Он, конечно, имел в виду тот чан, в который он ежедневно помещал различные фрагменты человеческого организма. Мне не нравилось постоянное глухое пульсирование, исходящее из этого чана с шипящей тканью, которое очень походило на равномерное биение какого-то огромного мясистого сердца, а также тo, как различные части в стеклянных сосудах с пузырящейся сывороткой, казалось, реагировали ритмичными искажениями. Это было не только непристойно, но и извращенно, и, да, это было воплощением чистого зла. Ибо нельзя было отрицать зловещую, ядовитую атмосферу мастерской Уэста, и ее источник было достаточно просто отследить: чан, этот пузырящийся чан безымянной плоти.

Уэст был в своем обычном неприятном, конфликтном настроении. Я задал ему несколько вопросов, касающихся некоторых историй, циркулирующих среди солдат: о восставших мертвых существах, встреченных на Ничейной земле. Но все, что я от него получил, это отрицание. Чистое отрицание.

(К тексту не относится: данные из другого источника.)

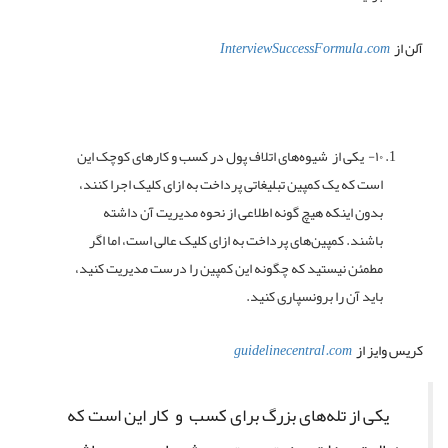
آلن از
InterviewSuccessFormula.com
۱۰- یکی از شیوه‌های اتلاف پول در کسب و کارهای کوچک این
است که یک کمپین تبلیغاتی پرداخت به ازای کلیک اجرا کنند،
بدون اینکه هیچ گونه اطلاعی از نحوه مدیریت آن داشته
باشند. کمپین‌های پرداخت به ازای کلیک عالی است، اما اگر
مطمئن نیستید که چگونه این کمپین را درست مدیریت کنید،
باید آن را برونسپاری کنید.
کریس وایز از
guidelinecentral.com
یکی از تله‌های بزرگ برای کسب و کار این است که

- Ты что-нибудь знаешь о приюте для сирот? - спросил я его, имея в виду Католический сиротский приют Св. Брю, который был разрушен в результате неверно направленной газовой атаки немцев с использованием высокоскоростных снарядов дальнего действия.

Никто не выжил. В результате этого ужасающего зверства погибло около сорока трех детей. Я не принимал участия в восстановлении их бедных маленьких тел, но слышал, что это было так ужасно, что невозможно было себе представить.

- Св. Брю? - спросил он. - Конечно. А в чем дело?

Какой же несносный человек. Я сказал ему, в чем дело. Я высказал ему все, не щадя его чувства, потому что меня тошнило от этой игры в кошки-мышки. Он все отрицал и обозвал меня суеверной старухой, которая верит всякой глупой чепухе о ходячих мертвых детях на Ничейной земле. Но я не остановился на этом.

- Герберт! - воскликнул я, разозлившись. - Ты эксгумировал тела детей или нет, ты делал им инъекции реагента?

Теперь настала его очередь разозлиться.

- Послушай, ты, жеманный, пустоголовый жалкий деревенщина... Меня не интересуют дети. Только не сейчас. И никогда не интересовали. Насколько я знаю, эти малыши покоятся в своих могилах.